───── THE INPUT ─────

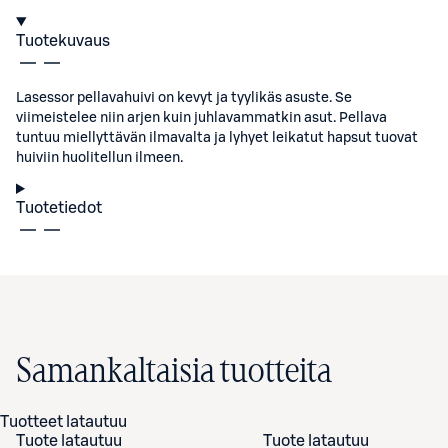
Tuotekuvaus
Lasessor pellavahuivi on kevyt ja tyylikäs asuste. Se
viimeistelee niin arjen kuin juhlavammatkin asut. Pellava
tuntuu miellyttävän ilmavalta ja lyhyet leikatut hapsut tuovat
huiviin huolitellun ilmeen.
Tuotetiedot
Samankaltaisia tuotteita
Tuotteet latautuu
Tuote latautuu
Tuote latautuu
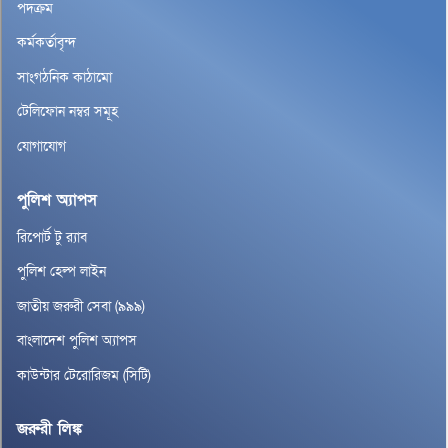
পদক্রম
কর্মকর্তাবৃন্দ
সাংগঠনিক কাঠামো
টেলিফোন নম্বর সমূহ
যোগাযোগ
পুলিশ অ্যাপস
রিপোর্ট টু র‌্যাব
পুলিশ হেল্প লাইন
জাতীয় জরুরী সেবা (৯৯৯)
বাংলাদেশ পুলিশ অ্যাপস
কাউন্টার টেরোরিজম (সিটি)
জরুরী লিঙ্ক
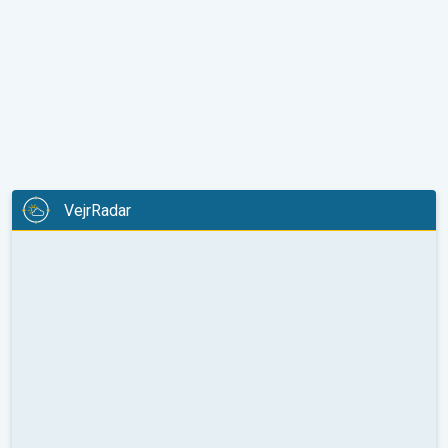
VejrRadar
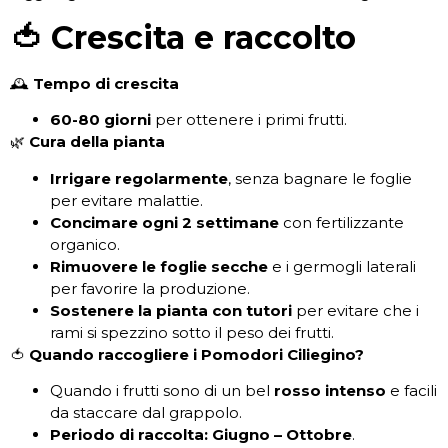
🍅 Crescita e raccolto
🕰️
Tempo di crescita
60-80 giorni
per ottenere i primi frutti.
🌿
Cura della pianta
Irrigare regolarmente
, senza bagnare le foglie
per evitare malattie.
Concimare ogni 2 settimane
con fertilizzante
organico.
Rimuovere le foglie secche
e i germogli laterali
per favorire la produzione.
Sostenere la pianta con tutori
per evitare che i
rami si spezzino sotto il peso dei frutti.
🍅
Quando raccogliere i Pomodori Ciliegino?
Quando i frutti sono di un bel
rosso intenso
e facili
da staccare dal grappolo.
Periodo di raccolta:
Giugno – Ottobre
.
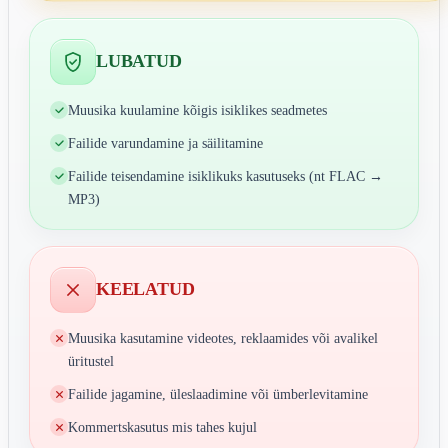
LUBATUD
Muusika kuulamine kõigis isiklikes seadmetes
Failide varundamine ja säilitamine
Failide teisendamine isiklikuks kasutuseks (nt FLAC →
MP3)
KEELATUD
Muusika kasutamine videotes, reklaamides või avalikel
üritustel
Failide jagamine, üleslaadimine või ümberlevitamine
Kommertskasutus mis tahes kujul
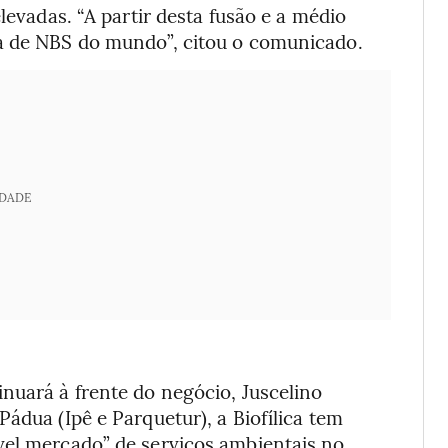
levadas. “A partir desta fusão e a médio
sa de NBS do mundo”, citou o comunicado.
IDADE
nuará à frente do negócio, Juscelino
ádua (Ipê e Parquetur), a Biofílica tem
vel mercado” de serviços ambientais no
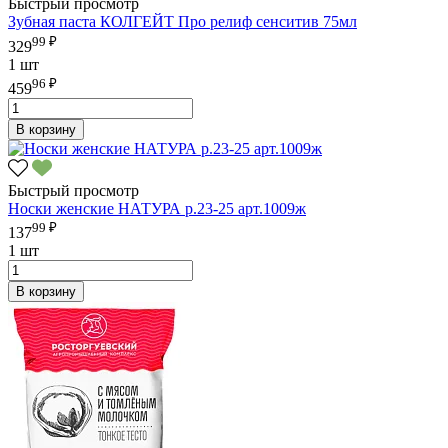
Быстрый просмотр
Зубная паста КОЛГЕЙТ Про релиф сенситив 75мл
99 ₽
329
1 шт
96 ₽
459
В корзину
Быстрый просмотр
Носки женские НАТУРА р.23-25 арт.1009ж
99 ₽
137
1 шт
В корзину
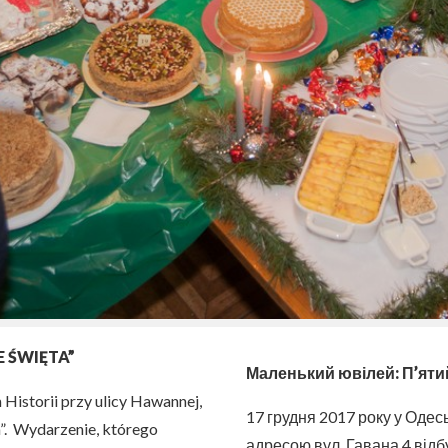
E ŚWIĘTA”
Маленький ювілей: П’ятий
istorii przy ulicy Hawannej,
17 грудня 2017 року у Одес
a”. Wydarzenie, którego
адресою вул. Гавана,4 відбу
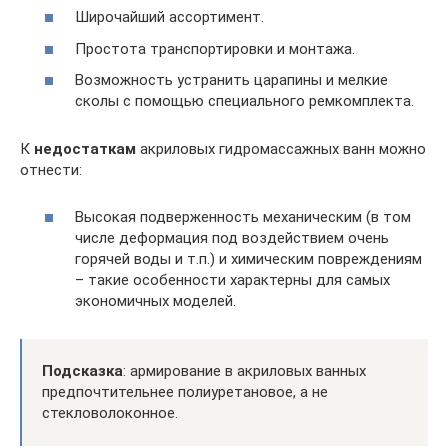
Широчайший ассортимент.
Простота транспортировки и монтажа.
Возможность устранить царапины и мелкие
сколы с помощью специального ремкомплекта.
К
недостаткам
акриловых гидромассажных ванн можно
отнести:
Высокая подверженность механическим (в том
числе деформация под воздействием очень
горячей воды и т.п.) и химическим повреждениям
– такие особенности характерны для самых
экономичных моделей.
Подсказка
: армирование в акриловых ванных
предпочтительнее полиуретановое, а не
стекловолоконное.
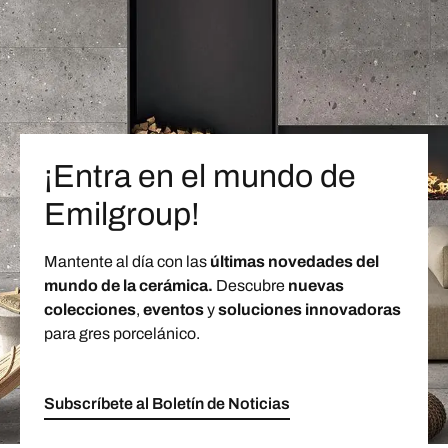
¡Entra en el mundo de
Emilgroup!
Mantente al día con las
últimas novedades del
mundo de la cerámica.
Descubre
nuevas
colecciones
,
eventos
y
soluciones innovadoras
para gres porcelánico.
Subscríbete al Boletín de Noticias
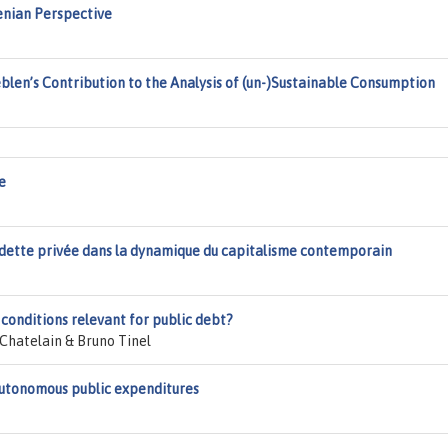
lenian Perspective
len’s Contribution to the Analysis of (un-)Sustainable Consumption
e
t dette privée dans la dynamique du capitalisme contemporain
conditions relevant for public debt?
Chatelain & Bruno Tinel
autonomous public expenditures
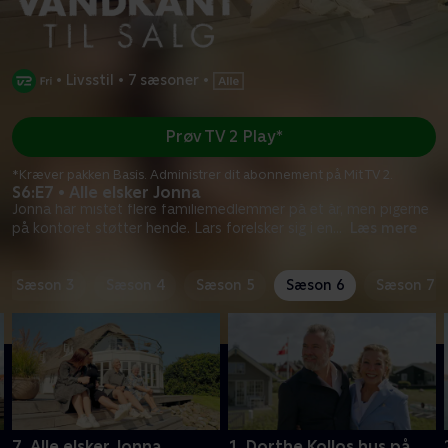
•
Livsstil
•
7 sæsoner
•
Prøv TV 2 Play*
*Kræver pakken Basis. Administrer dit abonnement på Mit TV 2.
S6:E7 • Alle elsker Jonna
Jonna har mistet flere familiemedlemmer på et år, men pigerne
på kontoret støtter hende. Lars forelsker sig i en
...
Læs mere
Sæson 3
Sæson 4
Sæson 5
Sæson 6
Sæson 7
7. Alle elsker Jonna
1. Dorthe Kollos hus på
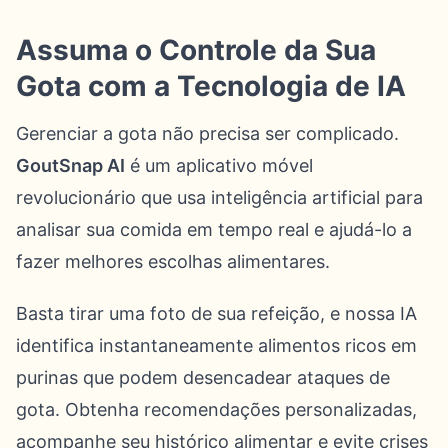
Assuma o Controle da Sua
Gota com a Tecnologia de IA
Gerenciar a gota não precisa ser complicado.
GoutSnap AI
é um aplicativo móvel
revolucionário que usa inteligência artificial para
analisar sua comida em tempo real e ajudá-lo a
fazer melhores escolhas alimentares.
Basta tirar uma foto de sua refeição, e nossa IA
identifica instantaneamente alimentos ricos em
purinas que podem desencadear ataques de
gota. Obtenha recomendações personalizadas,
acompanhe seu histórico alimentar e evite crises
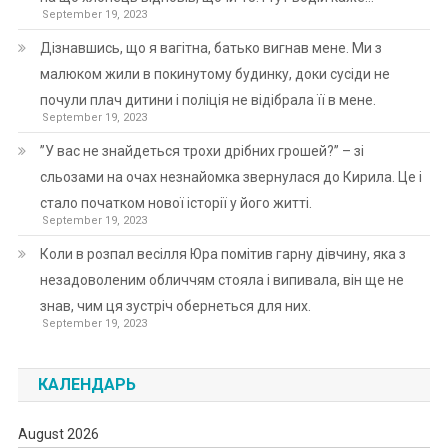
September 19, 2023
Дізнавшись, що я вагітна, батько вигнав мене. Ми з
малюком жили в покинутому будинку, доки сусіди не
почули плач дитини і поліція не відібрала її в мене.
September 19, 2023
”У вас не знайдеться трохи дрібних грошей?” – зі
сльозами на очах незнайомка звернулася до Кирила. Це і
стало початком нової історії у його житті.
September 19, 2023
Коли в розпал весілля Юра помітив гарну дівчину, яка з
незадоволеним обличчям стояла і випивала, він ще не
знав, чим ця зустріч обернеться для них.
September 19, 2023
КАЛЕНДАРЬ
August 2026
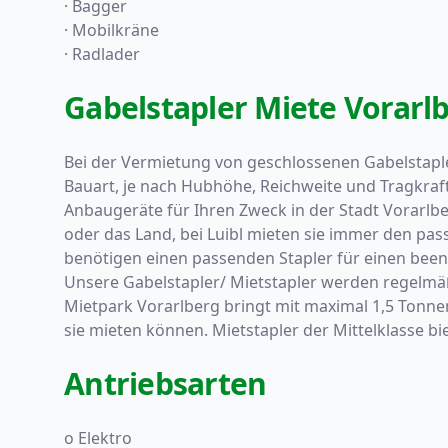
· Bagger
· Mobilkräne
· Radlader
Gabelstapler Miete Vorarl
Bei der Vermietung von geschlossenen Gabelstaplern
Bauart, je nach Hubhöhe, Reichweite und Tragkraft 
Anbaugeräte für Ihren Zweck in der Stadt Vorarlber
oder das Land, bei Luibl mieten sie immer den pas
benötigen einen passenden Stapler für einen beeng
Unsere Gabelstapler/ Mietstapler werden regelmäßi
Mietpark Vorarlberg bringt mit maximal 1,5 Tonne
sie mieten können. Mietstapler der Mittelklasse bi
Antriebsarten
o Elektro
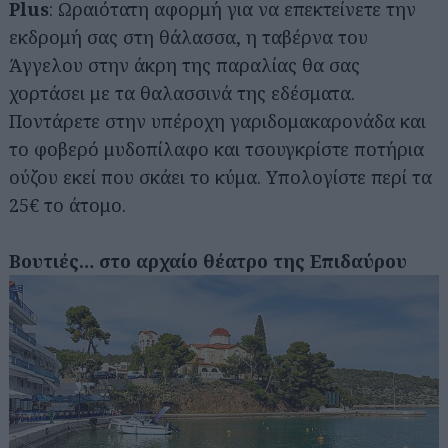
Plus
: Ωραιότατη αφορμή για να επεκτείνετε την
εκδρομή σας στη θάλασσα, η ταβέρνα του
Άγγελου στην άκρη της παραλίας θα σας
χορτάσει με τα θαλασσινά της εδέσματα.
Ποντάρετε στην υπέροχη γαριδομακαρονάδα και
το φοβερό μυδοπίλαφο και τσουγκρίστε ποτήρια
ούζου εκεί που σκάει το κύμα. Υπολογίστε περί τα
25€ το άτομο.
Βουτιές… στο αρχαίο θέατρο της Επιδαύρου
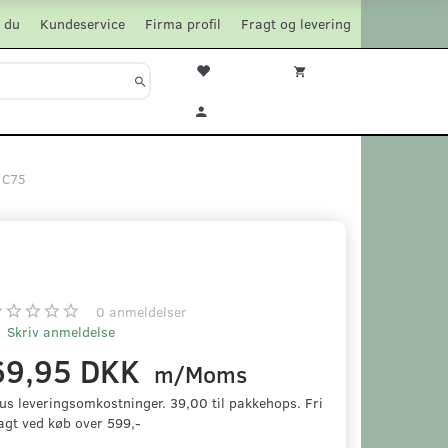
 du
Kundeservice
Firma profil
Fragt og levering
s C75
0
anmeldelser
Skriv anmeldelse
69,95 DKK
m/Moms
us leveringsomkostninger. 39,00 til pakkehops. Fri
agt ved køb over 599,-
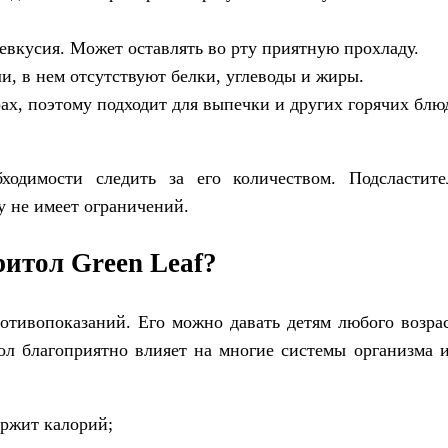
евкусия. Может оставлять во рту приятную прохладу.
ли, в нем отсутствуют белки, углеводы и жиры.
ах, поэтому подходит для выпечки и других горячих блю
ходимости следить за его количеством. Подсластит
 не имеет ограничений.
итол Green Leaf?
отивопоказаний. Его можно давать детям любого возра
л благоприятно влияет на многие системы организма и
ержит калорий;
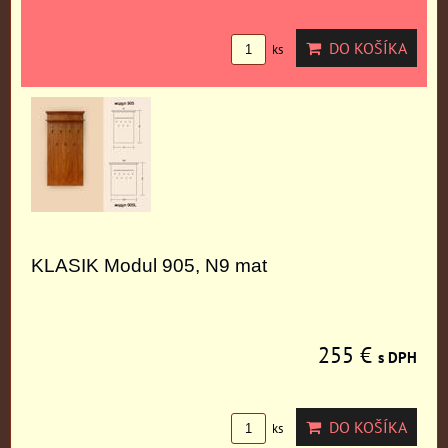
DO KOŠÍKA
ks
KLASIK Modul 905, N9 mat
255 €
s DPH
DO KOŠÍKA
ks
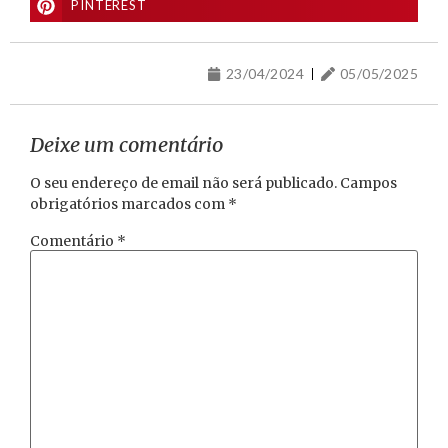
PINTEREST
23/04/2024
05/05/2025
Deixe um comentário
O seu endereço de email não será publicado.
Campos
obrigatórios marcados com
*
Comentário
*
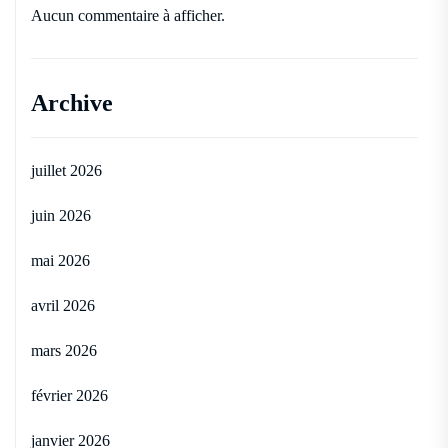
Aucun commentaire à afficher.
Archive
juillet 2026
juin 2026
mai 2026
avril 2026
mars 2026
février 2026
janvier 2026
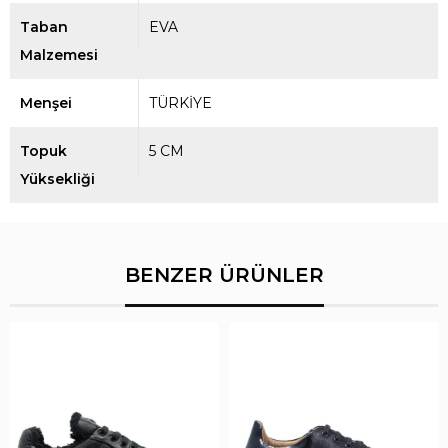
Taban
EVA
Malzemesi
Menşei
TÜRKİYE
Topuk
5 CM
Yüksekliği
BENZER ÜRÜNLER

─────

(EXERCISE BRIEF): Print every record above exactly, but no pictures.

(RESPONSE):
Tuotekuvaus
Lasessor pellavahuivi on kevyt ja tyylikäs asuste. Se
viimeistelee niin arjen kuin juhlavammatkin asut. Pellava
tuntuu miellyttävän ilmavalta ja lyhyet leikatut hapsut tuovat
huiviin huolitellun ilmeen.
Tuotetiedot
Samankaltaisia tuotteita
Tuotteet latautuu
Tuote latautuu
Tuote latautuu
পদক্রম
কর্মকর্তাবৃন্দ
সাংগঠনিক কাঠামো
টেলিফোন নম্বর সমূহ
যোগাযোগ
পুলিশ অ্যাপস
রিপোর্ট টু র‌্যাব
পুলিশ হেল্প লাইন
জাতীয় জরুরী সেবা (৯৯৯)
বাংলাদেশ পুলিশ অ্যাপস
কাউন্টার টেরোরিজম (সিটি)
জরুরী লিঙ্ক
VejrRadar
🍅 Crescita e raccolto
🕰️
Tempo di crescita
60-80 giorni
per ottenere i primi frutti.
🌿
Cura della pianta
Irrigare regolarmente
, senza bagnare le foglie
per evitare malattie.
Concimare ogni 2 settimane
con fertilizzante
organico.
Rimuovere le foglie secche
e i germogli laterali
per favorire la produzione.
Sostenere la pianta con tutori
per evitare che i
rami si spezzino sotto il peso dei frutti.
🍅
Quando raccogliere i Pomodori Ciliegino?
Quando i frutti sono di un bel
rosso intenso
e facili
da staccare dal grappolo.
Periodo di raccolta:
Giugno – Ottobre
.
LUBATUD
Muusika kuulamine kõigis isiklikes seadmetes
Failide varundamine ja säilitamine
Failide teisendamine isiklikuks kasutuseks (nt FLAC →
MP3)
KEELATUD
Muusika kasutamine videotes, reklaamides või avalikel
üritustel
Failide jagamine, üleslaadimine või ümberlevitamine
Kommertskasutus mis tahes kujul
levadas. “A partir desta fusão e a médio
sa de NBS do mundo”, citou o comunicado.
IDADE
nuará à frente do negócio, Juscelino
ádua (Ipê e Parquetur), a Biofílica tem
vel mercado” de serviços ambientais no
Быстрый просмотр
Зубная паста КОЛГЕЙТ Про релиф сенситив 75мл
99 ₽
329
1 шт
96 ₽
459
В корзину
Быстрый просмотр
Носки женские НАТУРА р.23-25 арт.1009ж
99 ₽
137
1 шт
В корзину
E ŚWIĘTA”
Маленький ювілей: П’ятий
istorii przy ulicy Hawannej,
17 грудня 2017 року у Одес
a”. Wydarzenie, którego
адресою вул. Гавана,4 відбу
Широчайший ассортимент.
Простота транспортировки и монтажа.
Возможность устранить царапины и мелкие
сколы с помощью специального ремкомплекта.
К
недостаткам
акриловых гидромассажных ванн можно
отнести:
Высокая подверженность механическим (в том
числе деформация под воздействием очень
горячей воды и т.п.) и химическим повреждениям
– такие особенности характерны для самых
экономичных моделей.
Подсказка
: армирование в акриловых ванных
предпочтительнее полиуретановое, а не
стекловолоконное.
¡Entra en el mundo de
Emilgroup!
Mantente al día con las
últimas novedades del
mundo de la cerámica.
Descubre
nuevas
colecciones
,
eventos
y
soluciones innovadoras
para gres porcelánico.
Subscríbete al Boletín de Noticias
lenian Perspective
len’s Contribution to the Analysis of (un-)Sustainable Consumption
e
t dette privée dans la dynamique du capitalisme contemporain
conditions relevant for public debt?
Chatelain & Bruno Tinel
autonomous public expenditures
•
Livsstil
•
7 sæsoner
•
Prøv TV 2 Play*
*Kræver pakken Basis. Administrer dit abonnement på Mit TV 2.
S6:E7 • Alle elsker Jonna
Jonna har mistet flere familiemedlemmer på et år, men pigerne
på kontoret støtter hende. Lars forelsker sig i en
...
Læs mere
Sæson 3
Sæson 4
Sæson 5
Sæson 6
Sæson 7
7. Alle elsker Jonna
1. Dorthe Kollos hus på
Assuma o Controle da Sua
Gota com a Tecnologia de IA
Gerenciar a gota não precisa ser complicado.
GoutSnap AI
é um aplicativo móvel
revolucionário que usa inteligência artificial para
analisar sua comida em tempo real e ajudá-lo a
fazer melhores escolhas alimentares.
Basta tirar uma foto de sua refeição, e nossa IA
identifica instantaneamente alimentos ricos em
purinas que podem desencadear ataques de
gota. Obtenha recomendações personalizadas,
acompanhe seu histórico alimentar e evite crises
September 19, 2023
Дізнавшись, що я вагітна, батько вигнав мене. Ми з
малюком жили в покинутому будинку, доки сусіди не
почули плач дитини і поліція не відібрала її в мене.
September 19, 2023
”У вас не знайдеться трохи дрібних грошей?” – зі
сльозами на очах незнайомка звернулася до Кирила. Це і
стало початком нової історії у його житті.
September 19, 2023
Коли в розпал весілля Юра помітив гарну дівчину, яка з
незадоволеним обличчям стояла і випивала, він ще не
знав, чим ця зустріч обернеться для них.
September 19, 2023
КАЛЕНДАРЬ
August 2026
· Bagger
· Mobilkräne
· Radlader
Gabelstapler Miete Vorarl
Bei der Vermietung von geschlossenen Gabelstaplern
Bauart, je nach Hubhöhe, Reichweite und Tragkraft 
Anbaugeräte für Ihren Zweck in der Stadt Vorarlber
oder das Land, bei Luibl mieten sie immer den pas
benötigen einen passenden Stapler für einen beeng
Unsere Gabelstapler/ Mietstapler werden regelmäßi
Mietpark Vorarlberg bringt mit maximal 1,5 Tonne
sie mieten können. Mietstapler der Mittelklasse bi
Antriebsarten
o Elektro
Plus
: Ωραιότατη αφορμή για να επεκτείνετε την
εκδρομή σας στη θάλασσα, η ταβέρνα του
Άγγελου στην άκρη της παραλίας θα σας
χορτάσει με τα θαλασσινά της εδέσματα.
Ποντάρετε στην υπέροχη γαριδομακαρονάδα και
το φοβερό μυδοπίλαφο και τσουγκρίστε ποτήρια
ούζου εκεί που σκάει το κύμα. Υπολογίστε περί τα
25€ το άτομο.
Βουτιές… στο αρχαίο θέατρο της Επιδαύρου
 du
Kundeservice
Firma profil
Fragt og levering
s C75
0
anmeldelser
Skriv anmeldelse
69,95 DKK
m/Moms
us leveringsomkostninger. 39,00 til pakkehops. Fri
agt ved køb over 599,-
евкусия. Может оставлять во рту приятную прохладу.
ли, в нем отсутствуют белки, углеводы и жиры.
ах, поэтому подходит для выпечки и других горячих блю
ходимости следить за его количеством. Подсластит
 не имеет ограничений.
итол Green Leaf?
отивопоказаний. Его можно давать детям любого возра
л благоприятно влияет на многие системы организма и
ержит калорий;
DO KOŠÍKA
ks
KLASIK Modul 905, N9 mat
255 €
s DPH
DO KOŠÍKA
ks
PINTEREST
23/04/2024
05/05/2025
Deixe um comentário
O seu endereço de email não será publicado.
Campos
obrigatórios marcados com
*
Comentário
*
Aucun commentaire à afficher.
Archive
juillet 2026
juin 2026
mai 2026
avril 2026
mars 2026
février 2026
janvier 2026
Taban
EVA
Malzemesi
Menşei
TÜRKİYE
Topuk
5 CM
Yüksekliği
BENZER ÜRÜNLER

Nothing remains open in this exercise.